Taktik transisi yang serupa juga sempat diperagakan Arema FC pada pekan sebelumnya saat mereka sukses mencuri poin penuh di markas Persita Tangerang. Keberhasilan menjaga konsistensi strategi ini menjadi kunci utama bagi tim kebanggaan warga Malang tersebut untuk terus meraih tren positif.
| Pemain Kunci di Lini Belakang | Kontribusi Utama |
|---|---|
| Julian Guevara & Hansamu Yama | Menjaga kedalaman dan disiplin posisi |
| Betinho & Ahmad Alfarizi | Memutus aliran serangan lawan di area sayap dan tengah |
| Lucas Frigeri | Penjagaan gawang yang sigap dan catatan clean sheet |
Marcos Santos secara khusus memberikan pujian setinggi langit kepada barisan pertahanan mereka yang tampil luar biasa dan kembali mencatatkan hasil tanpa kebobolan atau clean sheet. Nama-nama seperti Julian Guevara, Hansamu Yama, Betinho, Ahmad Alfarizi, hingga penjaga gawang Lucas Frigeri disebut telah bekerja dengan sangat keras.

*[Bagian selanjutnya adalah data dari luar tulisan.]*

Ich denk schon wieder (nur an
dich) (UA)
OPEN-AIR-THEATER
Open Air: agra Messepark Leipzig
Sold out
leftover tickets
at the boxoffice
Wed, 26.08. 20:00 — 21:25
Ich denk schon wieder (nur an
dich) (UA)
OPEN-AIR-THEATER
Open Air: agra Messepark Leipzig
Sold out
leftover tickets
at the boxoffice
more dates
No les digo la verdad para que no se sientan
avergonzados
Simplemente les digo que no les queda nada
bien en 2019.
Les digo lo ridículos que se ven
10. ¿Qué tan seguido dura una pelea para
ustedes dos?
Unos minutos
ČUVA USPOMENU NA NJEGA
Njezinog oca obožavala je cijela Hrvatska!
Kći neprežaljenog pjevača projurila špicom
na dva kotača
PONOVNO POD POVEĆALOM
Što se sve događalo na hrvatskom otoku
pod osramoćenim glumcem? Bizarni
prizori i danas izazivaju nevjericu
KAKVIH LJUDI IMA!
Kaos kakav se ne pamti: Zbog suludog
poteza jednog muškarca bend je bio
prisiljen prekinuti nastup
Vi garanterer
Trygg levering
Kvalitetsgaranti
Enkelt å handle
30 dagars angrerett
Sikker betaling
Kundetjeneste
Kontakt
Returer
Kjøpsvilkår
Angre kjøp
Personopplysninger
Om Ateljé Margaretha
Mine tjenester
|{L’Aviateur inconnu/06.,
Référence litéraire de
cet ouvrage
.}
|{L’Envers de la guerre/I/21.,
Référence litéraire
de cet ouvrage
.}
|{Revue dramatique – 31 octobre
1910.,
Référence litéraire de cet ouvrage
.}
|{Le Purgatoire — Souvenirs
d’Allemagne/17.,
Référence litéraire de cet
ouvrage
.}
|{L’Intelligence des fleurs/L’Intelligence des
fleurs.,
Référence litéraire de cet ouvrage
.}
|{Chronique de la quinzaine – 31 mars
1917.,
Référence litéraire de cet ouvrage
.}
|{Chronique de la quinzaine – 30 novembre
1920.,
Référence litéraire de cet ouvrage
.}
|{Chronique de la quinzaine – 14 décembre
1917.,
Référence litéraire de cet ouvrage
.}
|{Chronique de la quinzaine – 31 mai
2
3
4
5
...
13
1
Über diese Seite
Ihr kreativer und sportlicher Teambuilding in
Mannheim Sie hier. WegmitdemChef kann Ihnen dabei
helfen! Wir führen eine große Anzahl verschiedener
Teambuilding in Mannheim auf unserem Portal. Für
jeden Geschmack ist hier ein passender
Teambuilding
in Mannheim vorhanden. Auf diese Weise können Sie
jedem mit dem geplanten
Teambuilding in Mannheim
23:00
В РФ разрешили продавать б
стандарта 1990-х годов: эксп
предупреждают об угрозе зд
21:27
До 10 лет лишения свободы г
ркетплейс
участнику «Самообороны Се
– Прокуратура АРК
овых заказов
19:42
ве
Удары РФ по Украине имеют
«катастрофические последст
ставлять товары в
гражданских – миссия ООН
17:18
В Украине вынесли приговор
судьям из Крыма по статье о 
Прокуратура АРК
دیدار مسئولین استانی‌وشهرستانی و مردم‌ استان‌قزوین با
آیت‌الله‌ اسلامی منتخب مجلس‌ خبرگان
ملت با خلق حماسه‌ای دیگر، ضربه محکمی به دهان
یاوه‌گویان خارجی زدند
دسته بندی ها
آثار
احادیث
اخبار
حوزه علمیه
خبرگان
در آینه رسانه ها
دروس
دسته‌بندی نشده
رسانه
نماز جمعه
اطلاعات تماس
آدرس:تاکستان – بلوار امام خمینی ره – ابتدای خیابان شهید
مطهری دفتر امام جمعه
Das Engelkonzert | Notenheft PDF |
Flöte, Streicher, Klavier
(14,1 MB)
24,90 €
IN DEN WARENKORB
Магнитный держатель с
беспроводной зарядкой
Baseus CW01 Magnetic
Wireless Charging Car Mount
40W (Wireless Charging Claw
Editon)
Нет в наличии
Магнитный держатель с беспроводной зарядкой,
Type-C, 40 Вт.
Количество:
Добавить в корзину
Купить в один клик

Selain lini belakang, sektor ofensif Arema FC juga mendapat apresiasi karena mampu menjalankan skema serangan yang tidak terpaku hanya pada sosok target man saja. Meskipun mereka bermain dengan satu striker tunggal, pergerakan dinamis dari pemain lain seperti Gabi Silva dan Gustavo Franca membuat lawan kesulitan melakukan penjagaan.
Peran Vital Dukungan Aremania di Stadion
Atmosfer di Stadion Kanjuruhan juga menjadi faktor penting yang disyukuri oleh Marcos Santos atas kehadiran para pendukung setia mereka, Aremania. Meski jumlah penonton yang hadir secara langsung tercatat sekitar dua ribu orang, dukungan suara mereka dianggap memberikan dampak psikologis yang masif bagi pemain.
Marcos merasa sangat berterima kasih karena Aremania tetap menyuarakan dukungan dan nyanyian penyemangat bahkan saat tim sedang berada dalam posisi tertekan oleh lawan. Dukungan positif tersebut terbukti ampuh membangkitkan gairah bertanding para pemain di lapangan hijau hingga laga berakhir.
Pada menit-menit awal pertandingan, performa Ahmad Alfarizi dan kawan-kawan diakui sempat kurang maksimal dan biasanya akan memicu kritik keras dari tribun penonton. Namun, sikap dewasa dari suporter kali ini justru membuat para pemain merasa lebih nyaman dan tidak terbebani secara mental selama bertanding.
Menatap Laga Berat Menghadapi Persib dan Persebaya
Hasil kemenangan atas Persis Solo ini kini menjadi modal motivasi yang sangat berharga bagi Arema FC sebelum menghadapi dua jadwal pertandingan besar berturut-turut. Tantangan berat sudah menanti di depan mata, yakni melakoni laga tandang melawan Persib Bandung dan kemudian menjamu rival abadi mereka, Persebaya Surabaya.
Marcos Santos menegaskan bahwa fokus tim saat ini adalah melakukan analisis mendalam terlebih dahulu guna mempersiapkan strategi terbaik menghadapi Persib Bandung. Setelah urusan melawan Maung Bandung selesai, barulah jajaran pelatih dan pemain akan memusatkan seluruh pikiran mereka untuk melakoni derbi melawan Persebaya.